This seems obvious enough, though it takes the inspiration of a blind
prophet to drive it into the heads of the assembled Arcadians. A final
difficulty remains--the broken troth. But it so happens that Mirtillo was
originally named Silvio, so that to 'Silvio' no faith is broken. A
casuistical reason indeed; but good enough for the purpose. No attempt is
made to clear Amarilli of the compromising evidence on which she had been
condemned, but the pair have the favour of the gods, and the chorus makes
no difficulty of chanting the virtue of the bride.
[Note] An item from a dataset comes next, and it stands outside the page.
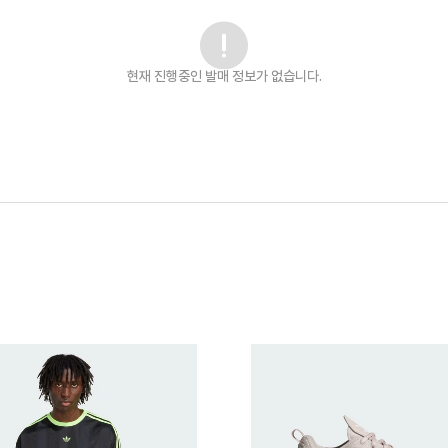
현재 진행중인 발매
정보가 없습니다.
Such is Guarini's play; a plot constructed with consummate ingenuity, but
presented with an almost entire lack of dramatic feeling. Almost the whole
of the action takes place off the stage. Silvio and Dorinda leave the
scene apparently for a tragic catastrophe; their subsequent union is only
reported; so is the surprisal of Mirtillo and Amarilli, the scene in which
the former offers himself as a sacrifice in her place, and their meeting
after the cloud of death has passed. The solitary scene revealing any real
dramatic power is that between Amarilli and the priest Nicandro, in which
the girl maintains her innocence. Her terror when confronted with death is
drawn with some delicacy and pathos, though we sadly miss those poignant
touches that the English playwrights seem always to have had at command on
similar occasions. Her fear of death, however, stands in powerful dramatic
contrast with the sudden courage she displays when her lover seeks to die
in her place. Guarini was perfectly aware of the value of this contrast,
for he placed the following lines in the mouth of the _messo_ who reports
the scene:

Or odi maraviglia.
Quella che fu pur dianzi
Sì dalla tema del morire oppressa,
Fatta allor di repente
A le parole di Mirtillo invitta,
Con intrepido cor così rispose:
'Pensi dunque, Mirtillo,
Di dar col tuo morire
Vita a chi di te vive?
O miracolo ingiusto! Su, ministri;
Su, che si tarda? omai
Menatemi agli altari.' (V. ii.)

And yet this dramatic contrast has been wantonly thrown away by the
substitution of narrative for representation, less for the sake of a blind
adherence to classical convention, as on account of the author's inability
honestly to face a powerful situation. The same dramatic incapacity shows
itself in his use of borrowings. It will be sufficient to mention the
sententious words from Ovid (_Amores_, I. viii. 43) placed in the mouth of
the chorus:

Dunque non si dirà donna pudica
Se non quella che mai
Non fu sollecitata; (IV. in.)

in order to compare them with the use made of the same by Webster when he
made Vittoria at her trial exclaim:

Casta est quam nemo rogavit!--

a comparison which at once reveals the gulf fixed between the clairvoyant
dramatist and the mere pedantic scholar.

And yet the subsequent history of pastoral reminds us that it is quite
possible to underestimate Guarini's merits as a playwright. In the
construction of a complicated plot, apart from the dramatic presentation
thereof, he achieved a success not to be paralleled by any previous work
in Italy, for the difference in the titles of the _Aminta_ and the _Pastor
fido_, the one styled _favola_ and the other _tragi-commedia_, indicates a
real distinction; and Guarini's proud claim to have invented a new
dramatic kind was not wholly unfounded[189]. It was this that caused
Symonds to speak of his play as 'sculptured in pure forms of classic
grace,' while describing the _Aminta_ as 'perfumed and delicate like
flowers of spring.' And lastly, it was this more elaborately dramatic
quality that was responsible for the far greater influence exercised by
Guarini than by Tasso, both on the subsequent drama of Italy and still
more on the fortunes of the pastoral in England.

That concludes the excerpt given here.